Further down the article:

If the taxpayer incurs a business-related loss in 2021 of more than $262,000 for an individual, or $524,000 for married taxpayers filing jointly, the part of that loss over the threshold can’t be deducted against the non-business-related income. Filers who exceed the threshold, which is indexed for inflation, fill out Form 461…

The limitation was created as a revenue raiser in the 2017 Tax Cuts and Jobs Act, but it was temporarily repealed under the CARES Act after December 2020. The American Rescue Plan extended the application of the limitation to sunset before January 2027.


House Sends $52 Billion Chip Bill to Biden for His Signature – Daniel Flatley and Erik Wasson, Bloomberg ($). “The US House of Representatives passed a bill that includes $52 billion in grants and incentives for domestic semiconductor manufacturing, sending it to President Joe Biden for his signature and delivering a win for his administration more than a year after legislation was first introduced in Congress.”

‘This legislation is a major victory for American families and the American economy,’ House Speaker Nancy Pelosi said in a statement before the vote. ‘Once enacted, the Chips and Science Act will bolster our nation’s production of semiconductor chips -- reinvigorating American manufacturing and creating nearly 100,000 good-paying, union jobs.’


IRS Statement on balance due notices – IRS:

The IRS is aware that some payments made for 2021 tax returns have not been correctly applied to joint taxpayer accounts, and these taxpayers are receiving erroneous balance due notices (CP-14 notices) or notices showing the incorrect amount.

Who is affected: Generally, these are payments made by the spouse (second taxpayer listed) on a married filing jointly return submitted through their Online Account.

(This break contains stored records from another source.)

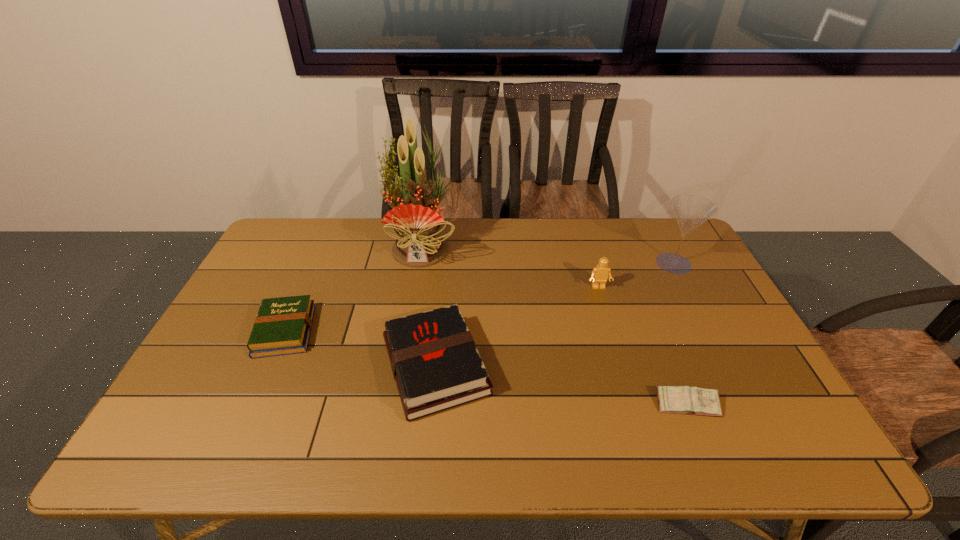 Identify the location of vacant area between the Lego and the flower arrangement. The width and height of the screenshot is (960, 540). (511, 267).

Where is `vacant area between the leftmost object and the fifth object from left to right`? The height and width of the screenshot is (540, 960). vacant area between the leftmost object and the fifth object from left to right is located at coordinates (486, 367).

This screenshot has width=960, height=540. Find the location of `free space between the fourth nearest object and the second tallest object`. free space between the fourth nearest object and the second tallest object is located at coordinates (636, 275).

The height and width of the screenshot is (540, 960). Find the location of `free space between the second object from right to left and the second tallest object`. free space between the second object from right to left and the second tallest object is located at coordinates (681, 334).

Identify the location of vacant region between the leftmost object and the tallest object. (354, 288).

Identify which object is located as the third nearest to the rightmost object. Please provide its 2D coordinates. Your answer should be formatted as a tuple, i.e. [(x, y)], where the tuple contains the x and y coordinates of a point satisfying the conditions above.

[(435, 363)]

The height and width of the screenshot is (540, 960). I want to click on object that is the fourth nearest to the rightmost object, so click(x=419, y=243).

The height and width of the screenshot is (540, 960). I want to click on free region that satisfies the following two spatial constraints: 1. on the face of the third farthest object; 2. on the left side of the fifth object from left to right, so click(634, 404).

You are a GUI agent. You are given a task and a screenshot of the screen. Output one action in this format:
    pyautogui.click(x=<x>, y=<y>)
    Task: Click on the blank area in the image that satisfies the following two spatial constraints: 1. in front of the tallest object with the fan visible; 2. on the right side of the flute glass
    The height and width of the screenshot is (540, 960).
    Given the screenshot: What is the action you would take?
    pyautogui.click(x=420, y=263)

Locate an element on the screen. Image resolution: width=960 pixels, height=540 pixels. vacant space that satisfies the following two spatial constraints: 1. on the face of the diary; 2. on the left side of the Lego is located at coordinates (634, 404).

Some other taxpayers may also be affected outside of this group.

No immediate action or phone call needed: Taxpayers who receive a notice but paid the tax they owed in full and on time, electronically or by check, should not respond to the notice at this time. 

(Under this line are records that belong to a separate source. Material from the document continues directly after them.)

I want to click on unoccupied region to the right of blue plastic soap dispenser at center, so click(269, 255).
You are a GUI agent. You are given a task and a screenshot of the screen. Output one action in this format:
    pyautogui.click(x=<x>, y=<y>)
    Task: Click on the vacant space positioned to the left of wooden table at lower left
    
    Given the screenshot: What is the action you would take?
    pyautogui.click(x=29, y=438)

Montana Tax Agency Must Face Ex-Billionaire’s Bankruptcy Suit - Alex Wolf, Bloomberg ($). “The Montana Department of Revenue must face a bankruptcy court lawsuit over its role in pursuing disputed creditor claims against former billionaire Timothy Blixseth, a judge ruled, finding the state waived its constitutional right to sovereign immunity.”

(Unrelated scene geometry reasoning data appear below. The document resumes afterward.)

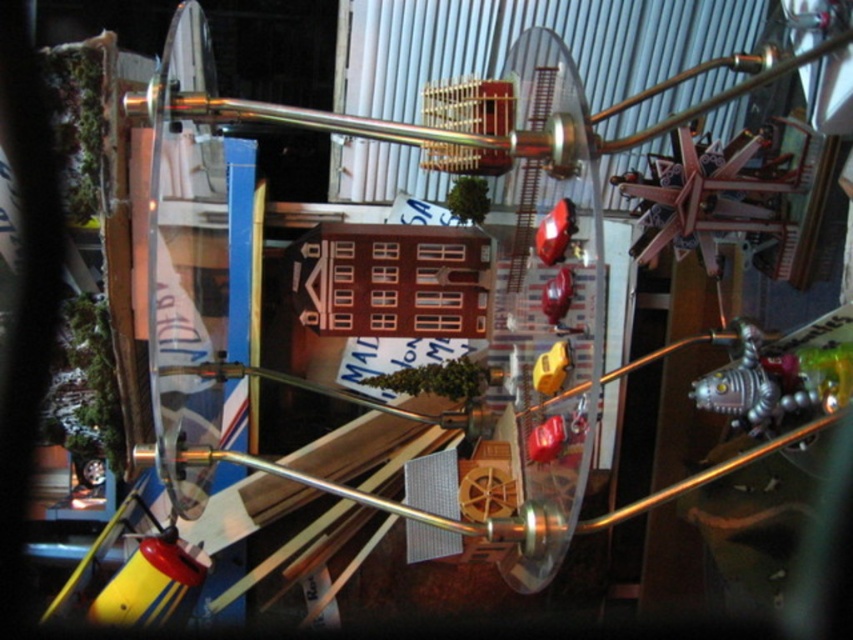 Does point (761, 148) come closer to viewer compared to point (538, 360)?

No.

Does metallic silver star at upper right appear on the left side of yellow plastic toy at center?

No, metallic silver star at upper right is not to the left of yellow plastic toy at center.

Is point (741, 145) more distant than point (563, 346)?

Yes, point (741, 145) is farther from viewer.

Locate an element on the screen. metallic silver star at upper right is located at coordinates [717, 195].

Between metallic silver star at upper right and glossy plastic apple at center, which one has more height?

With more height is metallic silver star at upper right.

Does metallic silver star at upper right come in front of glossy plastic apple at center?

No, metallic silver star at upper right is behind glossy plastic apple at center.

What are the coordinates of `metallic silver star at upper right` in the screenshot? It's located at (717, 195).

Who is shorter, glossy plastic car at center or glossy plastic apple at center?

Standing shorter between the two is glossy plastic apple at center.

Locate an element on the screen. This screenshot has width=853, height=640. glossy plastic car at center is located at coordinates (555, 232).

Idaho Tax Commission Denies Taxpayers’ Capital Gain Deduction Claim, Upholds Individual Income Tax Deficiency Determination – Bloomberg ($). “The Idaho State Tax Commission March 14 denied Taxpayers’ claim for a capital gain deduction and upheld the Income Tax Audit Bureau’s notice of deficiency determination for individual income tax purposes. The audit bureau reviewed Taxpayers’ income tax returns and determined that Taxpayers underreported their federal capital gain. The audit bureau issued a notice of deficiency determination and Taxpayers protested…”


Pennsylvania: Philadelphia Mayor Signs Law Modifying Parameters of Property Tax Exemptions for Longtime Residential Owner-Occupants – Bloomberg ($). “The Philadelphia Mayor June 27 signed a law modifying parameters of property tax exemptions for longtime residential owner-occupants…”


Wisconsin DOR Publishes August Tax Professionals Calendar Providing Income, Withholding, Sales, Excise Tax Due Dates – Bloomberg ($). “The Wisconsin Department of Revenue July 1 published the August tax professionals calendar providing corporate income, individual income, withholding, sales and use, and excise tax filing and payment due dates.”


From the ‘I’m outta here’ file:

Quarterly Publication of Individuals, Who Have Chosen To Expatriate – Federal Register:

This listing contains the name of each individual losing United States citizenship (within the meaning of section 877(a) or 877A) with respect to whom the Secretary received information during the quarter ending June 30, 2022.


It’s National Chicken Wing Day and National Lasagna Day! Hold my calls! Feasting time is upon us!